▶ [Work required]: Nothing more is wanted than an exact repeat of the data below.

■ ■ ■ ■

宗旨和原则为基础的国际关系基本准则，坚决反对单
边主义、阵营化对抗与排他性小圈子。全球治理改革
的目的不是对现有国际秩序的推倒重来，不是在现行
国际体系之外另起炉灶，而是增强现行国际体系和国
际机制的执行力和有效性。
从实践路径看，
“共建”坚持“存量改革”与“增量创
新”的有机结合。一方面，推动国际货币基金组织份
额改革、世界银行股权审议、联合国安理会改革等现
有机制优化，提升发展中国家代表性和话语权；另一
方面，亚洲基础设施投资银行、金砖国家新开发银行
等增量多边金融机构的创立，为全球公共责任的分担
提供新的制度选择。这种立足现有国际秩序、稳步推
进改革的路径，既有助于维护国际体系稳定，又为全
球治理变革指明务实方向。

■ ■ ■ ■

▶ [Solution below]:
宗旨和原则为基础的国际关系基本准则，坚决反对单
边主义、阵营化对抗与排他性小圈子。全球治理改革
的目的不是对现有国际秩序的推倒重来，不是在现行
国际体系之外另起炉灶，而是增强现行国际体系和国
际机制的执行力和有效性。
从实践路径看，
“共建”坚持“存量改革”与“增量创
新”的有机结合。一方面，推动国际货币基金组织份
额改革、世界银行股权审议、联合国安理会改革等现
有机制优化，提升发展中国家代表性和话语权；另一
方面，亚洲基础设施投资银行、金砖国家新开发银行
等增量多边金融机构的创立，为全球公共责任的分担
提供新的制度选择。这种立足现有国际秩序、稳步推
进改革的路径，既有助于维护国际体系稳定，又为全
球治理变革指明务实方向。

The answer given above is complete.